** Records for the exercise follows **
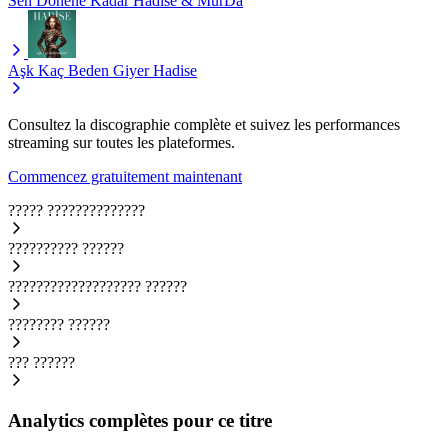
Sen Dönene Kadar
Hadise & MurDa
Aşk Kaç Beden Giyer
Hadise
Consultez la discographie complète et suivez les performances
streaming sur toutes les plateformes.
Commencez gratuitement maintenant
?????
??????????????
??????????
??????
???????????????????
??????
????????
??????
???
??????
Analytics complètes pour ce titre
** End of Records for the exercise **
The records above need to be given again exactly. Omit the pictures.

Sen Dönene Kadar
Hadise & MurDa
Aşk Kaç Beden Giyer
Hadise
Consultez la discographie complète et suivez les performances
streaming sur toutes les plateformes.
Commencez gratuitement maintenant
?????
??????????????
??????????
??????
???????????????????
??????
????????
??????
???
??????
Analytics complètes pour ce titre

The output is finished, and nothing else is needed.